The pro springs definately improve the ride too, the car rides very well indeed.


----------



## ALANSHR (Jun 29, 2007)

mmm, mine is a saloon 330 SE with lots of schnitzer goodies but was told that the Convertible M3 units are the ones to go for (slightly more robust than the Coupe, apparently) and are a straight fit (supposedly, they fit straight on E30s as well and probably E36 rears) according to Rossiter's. I think I will have a word with my friendly BMW Tech to check this out before purchase.


----------



## Neil_S (Oct 26, 2005)

Realoem is a good site for working out part numbers and such like, I always find the US BMW sites very good for OEM enhancements too, generally because they tend to work on cars themselves more than we do.

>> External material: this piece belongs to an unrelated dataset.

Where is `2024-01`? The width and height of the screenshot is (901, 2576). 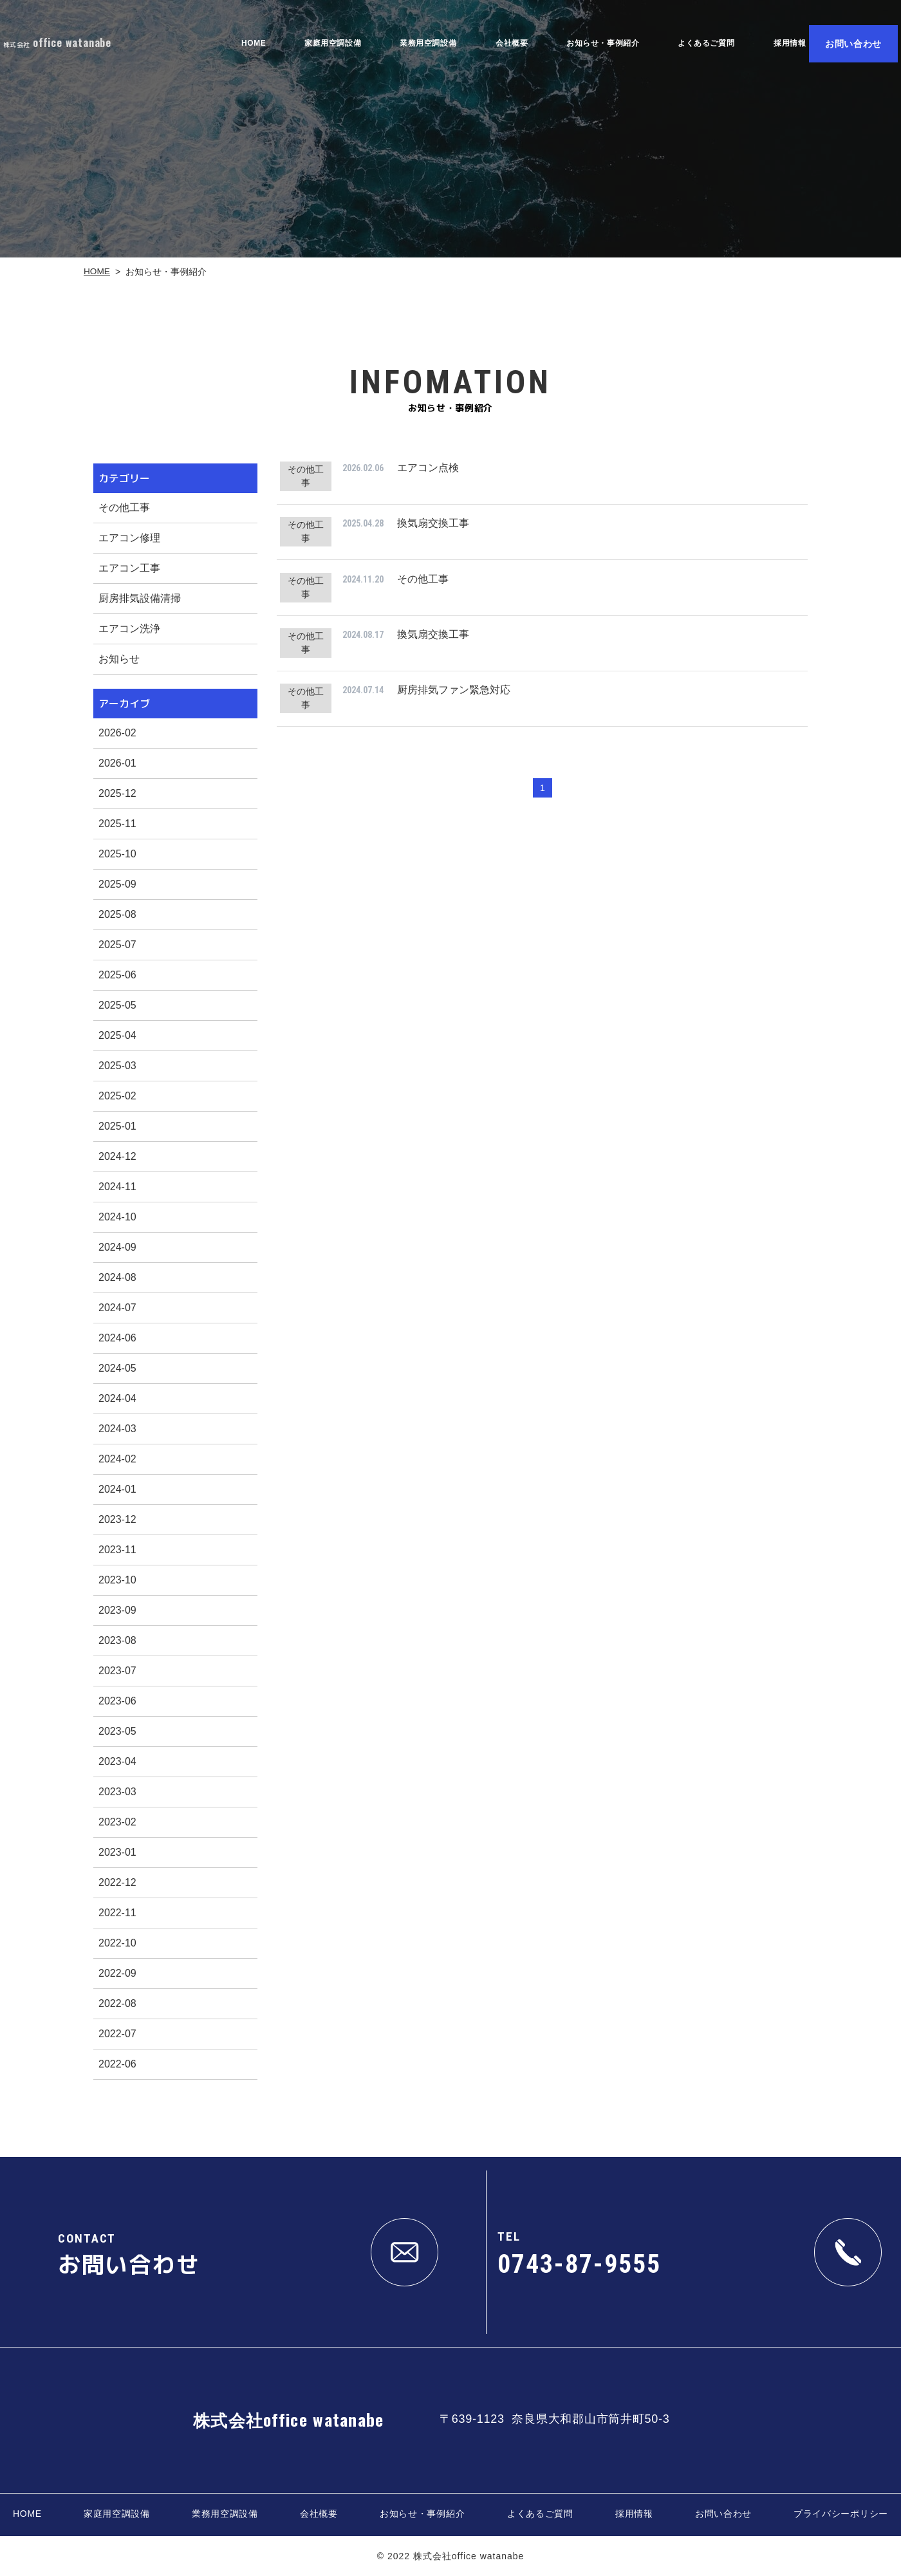 2024-01 is located at coordinates (117, 1489).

Worth looking at sites like e46fanatics, bimmerfest and bimmerforums


----------



## ant_s (Jan 29, 2009)

looks a very good job, did you remove the BMW stickers on the shock bodies when your sprayed them satin black and then re-apply or did you mask them up when spraying?


----------



## Neil_S (Oct 26, 2005)

ant_s said:


> looks a very good job, did you remove the BMW stickers on the shock bodies when your sprayed them gloss black and then re-apply or did you mask them when spraying?


I masked them, they were stuck solid and I quite like the OEM details :thumb:


----------



## ant_s (Jan 29, 2009)

Ok thought so, they didn't look as thought they had been re-applied, and me two. To me it makes a big difference seeing the OEM stickers, specially now the shocks look new again


----------



## O`Neil (Aug 13, 2007)

Nice to have something a little different to read up on, makes it rather interesting.

A quality job too


----------



## rockape (Feb 18, 2007)

just bought a 325 ci m sport already had the eibach pro kit fitted. ride is perfect.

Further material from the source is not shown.